Data START

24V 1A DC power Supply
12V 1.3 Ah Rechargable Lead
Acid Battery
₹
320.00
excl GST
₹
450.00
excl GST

Data END
Data START

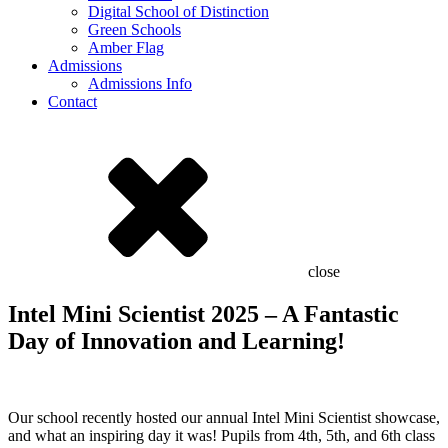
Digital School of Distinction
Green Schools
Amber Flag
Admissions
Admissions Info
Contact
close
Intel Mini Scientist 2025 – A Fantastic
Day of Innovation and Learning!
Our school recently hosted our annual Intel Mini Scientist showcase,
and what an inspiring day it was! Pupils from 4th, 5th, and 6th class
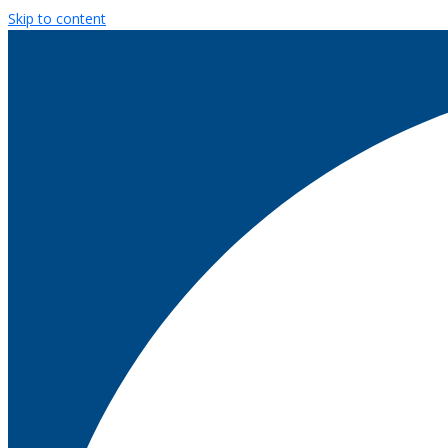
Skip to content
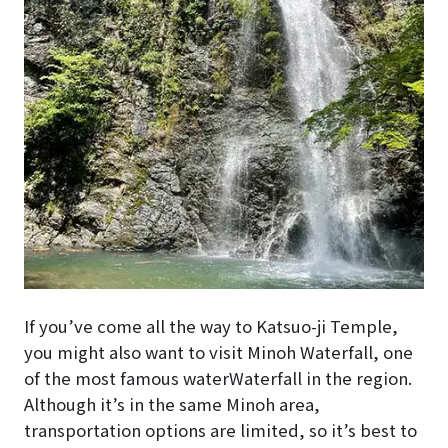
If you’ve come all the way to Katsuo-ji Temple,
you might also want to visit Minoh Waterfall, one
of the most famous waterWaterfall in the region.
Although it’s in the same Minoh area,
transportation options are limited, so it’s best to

Data END

#### How to complete this task
Only the count is wanted. Count the lines of the data above that include the string "Minoh".

#### Your response
2